There’s no single required waiting period after giving birth. The traditional advice to wait six weeks is really just the typical timing of the first postpartum checkup, not a biological deadline. What actually matters is that any vaginal tears have healed, bleeding has stopped, and you feel physically ready. If you had a tear that required surgical repair, your provider may want to examine you before clearing you for sex, or suggest waiting longer than the standard timeline. This applies to both vaginal deliveries and cesarean sections, since a C-section involves abdominal healing as well.

Breastfeeding adds another layer. It suppresses estrogen, which can cause vaginal dryness and make sex uncomfortable even after everything has healed structurally. A water-based lubricant or, in some cases, a low-dose topical estrogen can help.

Active Infections

If you’re being treated for a sexually transmitted infection, you need to abstain from sex until the treatment is fully effective, not just until you feel better. For chlamydia and gonorrhea treated with a single dose of antibiotics, the recommendation is to wait seven days after taking the medication. For a seven-day antibiotic course, you should wait until 24 hours after the final dose. Both you and your partner need to complete treatment and observe the waiting period. Having sex before that window closes risks reinfection, putting you right back where you started.

Yeast infections, bacterial vaginosis, and urinary tract infections aren’t STIs, but sex during an active infection can worsen symptoms, delay healing, and cause significant pain.

Psychological and Emotional Barriers

Sometimes the barrier isn’t physical at all. Anxiety about performance, past trauma, relationship conflict, body image issues, stress, and grief can all make sex feel impossible. Your brain is the primary sex organ in the sense that arousal starts there. If your nervous system is stuck in a stress response, the physical mechanics of arousal simply don’t activate the way they should.

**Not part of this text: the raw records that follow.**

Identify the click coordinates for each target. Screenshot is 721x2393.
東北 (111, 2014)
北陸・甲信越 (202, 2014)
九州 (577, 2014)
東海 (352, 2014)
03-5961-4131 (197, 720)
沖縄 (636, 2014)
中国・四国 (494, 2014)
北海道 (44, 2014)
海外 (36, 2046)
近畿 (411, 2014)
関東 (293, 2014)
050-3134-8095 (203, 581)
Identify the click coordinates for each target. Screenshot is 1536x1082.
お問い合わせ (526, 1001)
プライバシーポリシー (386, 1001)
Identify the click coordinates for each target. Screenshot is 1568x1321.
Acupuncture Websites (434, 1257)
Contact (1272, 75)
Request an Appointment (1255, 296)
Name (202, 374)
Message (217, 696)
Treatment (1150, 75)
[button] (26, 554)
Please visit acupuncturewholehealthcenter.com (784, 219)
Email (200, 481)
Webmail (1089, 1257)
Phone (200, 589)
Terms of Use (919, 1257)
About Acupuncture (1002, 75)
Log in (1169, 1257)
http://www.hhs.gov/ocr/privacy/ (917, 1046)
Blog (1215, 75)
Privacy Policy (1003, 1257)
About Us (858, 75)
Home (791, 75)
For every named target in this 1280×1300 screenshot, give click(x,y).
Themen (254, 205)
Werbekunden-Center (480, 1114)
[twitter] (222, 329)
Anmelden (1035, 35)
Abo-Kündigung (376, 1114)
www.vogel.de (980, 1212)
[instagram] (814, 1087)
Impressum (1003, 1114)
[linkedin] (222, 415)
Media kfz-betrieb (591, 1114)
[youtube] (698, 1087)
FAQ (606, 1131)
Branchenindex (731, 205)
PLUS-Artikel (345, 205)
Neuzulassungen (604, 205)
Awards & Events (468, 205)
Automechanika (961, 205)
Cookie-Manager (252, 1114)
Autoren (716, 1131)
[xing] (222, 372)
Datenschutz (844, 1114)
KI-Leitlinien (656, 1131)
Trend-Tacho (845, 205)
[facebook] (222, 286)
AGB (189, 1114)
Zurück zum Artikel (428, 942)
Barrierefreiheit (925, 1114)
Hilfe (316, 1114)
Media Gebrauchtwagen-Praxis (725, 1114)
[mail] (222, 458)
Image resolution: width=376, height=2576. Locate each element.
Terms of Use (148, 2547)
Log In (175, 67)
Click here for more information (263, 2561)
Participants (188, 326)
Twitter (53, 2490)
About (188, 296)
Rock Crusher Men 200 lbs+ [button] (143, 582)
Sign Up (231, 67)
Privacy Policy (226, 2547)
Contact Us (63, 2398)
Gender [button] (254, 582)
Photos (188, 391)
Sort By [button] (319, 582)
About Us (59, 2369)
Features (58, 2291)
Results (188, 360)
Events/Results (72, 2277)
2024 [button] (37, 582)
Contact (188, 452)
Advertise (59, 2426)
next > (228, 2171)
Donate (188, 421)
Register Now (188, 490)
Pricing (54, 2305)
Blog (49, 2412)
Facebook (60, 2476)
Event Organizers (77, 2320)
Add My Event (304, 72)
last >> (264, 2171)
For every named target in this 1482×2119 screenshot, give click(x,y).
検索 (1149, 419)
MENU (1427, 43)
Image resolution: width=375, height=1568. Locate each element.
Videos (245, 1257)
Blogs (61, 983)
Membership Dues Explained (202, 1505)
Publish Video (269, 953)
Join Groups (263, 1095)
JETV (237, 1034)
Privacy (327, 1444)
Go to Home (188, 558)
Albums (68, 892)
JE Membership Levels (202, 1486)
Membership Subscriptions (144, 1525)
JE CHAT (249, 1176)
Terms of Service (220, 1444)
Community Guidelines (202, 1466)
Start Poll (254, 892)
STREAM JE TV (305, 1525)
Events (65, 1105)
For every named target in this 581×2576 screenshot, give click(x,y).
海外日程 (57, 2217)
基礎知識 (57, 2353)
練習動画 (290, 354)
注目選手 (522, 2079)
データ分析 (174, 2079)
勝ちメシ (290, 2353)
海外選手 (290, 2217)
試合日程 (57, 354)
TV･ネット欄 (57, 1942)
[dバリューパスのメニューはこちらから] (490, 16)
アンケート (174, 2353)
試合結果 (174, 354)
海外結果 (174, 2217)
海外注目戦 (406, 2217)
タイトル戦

Sexual trauma deserves specific mention. Survivors may experience involuntary muscle guarding, flashbacks, dissociation, or a complete shutdown of desire. These responses are protective, not broken. Therapy approaches like trauma-focused cognitive behavioral therapy or EMDR have strong evidence for helping people reclaim sexual function after trauma, often in combination with pelvic floor therapy if the body has developed a physical guarding pattern.

Low desire with no clear physical cause is also worth exploring with a therapist who specializes in sexual health. Desire is complex, shaped by relationship dynamics, mental health, sleep, stress levels, and even how you feel about your own body on a given day. It rarely has a single fix, but it almost always responds to the right combination of interventions.